Job Description
Dcard, a popular social media platform among young people, is seeking a Site Reliability Engineer, ML System to join their team in Taipei, Taiwan. This role involves designing, implementing, and maintaining the reliability and availability of machine learning models and systems. The engineer will collaborate closely with data scientists, ML engineers, and platform engineering teams to ensure the stable and efficient operation of machine learning workloads.
Responsibilities: - Ensuring the stable operation of MLOps (including triggering training and data verification).
- Monitoring and optimizing resource usage (CPU, GPU, memory, storage) during model runtime.
- Architecting and maintaining distributed computing systems (e.g., Kubernetes, TensorFlow Serving).
- Designing and implementing automated deployment and CI/CD processes.
- Optimizing model training time and inference latency.
- Troubleshooting system failures and model performance anomalies.
- Managing cloud and on-premises resources (e.g., GCP, AWS, Azure, or self-built clusters).
- Implementing monitoring solutions (e.g., Prometheus, Grafana) to observe model performance and infrastructure health.

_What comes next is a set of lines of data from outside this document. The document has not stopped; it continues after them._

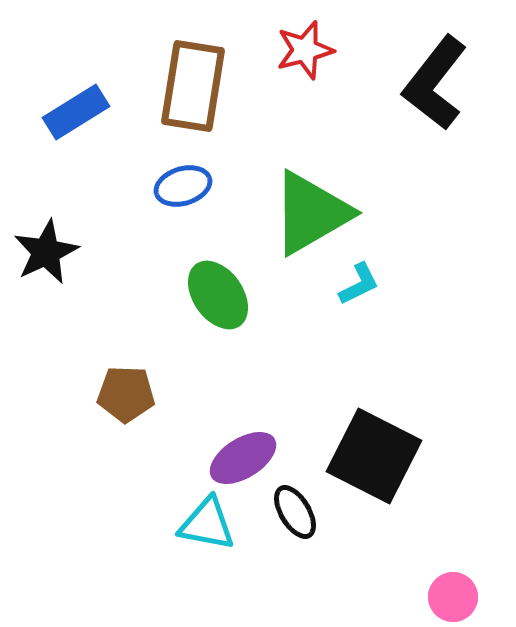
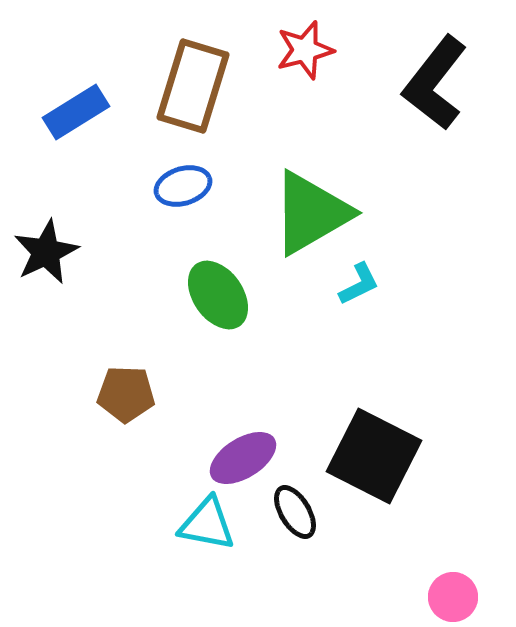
brown rectangle: rotated 8 degrees clockwise
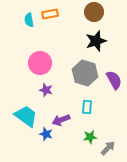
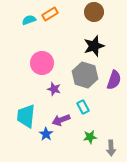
orange rectangle: rotated 21 degrees counterclockwise
cyan semicircle: rotated 80 degrees clockwise
black star: moved 2 px left, 5 px down
pink circle: moved 2 px right
gray hexagon: moved 2 px down
purple semicircle: rotated 48 degrees clockwise
purple star: moved 8 px right, 1 px up
cyan rectangle: moved 4 px left; rotated 32 degrees counterclockwise
cyan trapezoid: rotated 120 degrees counterclockwise
blue star: rotated 16 degrees clockwise
gray arrow: moved 3 px right; rotated 133 degrees clockwise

- Setting up real-time alerts to respond quickly to system anomalies.
- Collaborating with data scientists and ML engineers to support the deployment and monitoring of new models.
- Providing maintenance guidance and tools to improve team efficiency.
Requirements: - 3+ years of experience in SRE, DevOps, or a related field.
- Proficiency in containerization technologies (e.g., Docker) and container orchestration tools (e.g., Kubernetes).
- Familiarity with the deployment and management of at least one cloud computing platform (AWS, GCP, Azure).
- Proficiency in at least one monitoring tool (e.g., Prometheus, Grafana) and alert setup.
- Solid programming skills (Python, Golang, Shell Script) and experience with automation tools.
Dcard offers: - A passionate international team.
- A culture of open communication and feedback.
- Flexible working hours.
- Opportunities for continuous learning through books, courses, conferences, and more.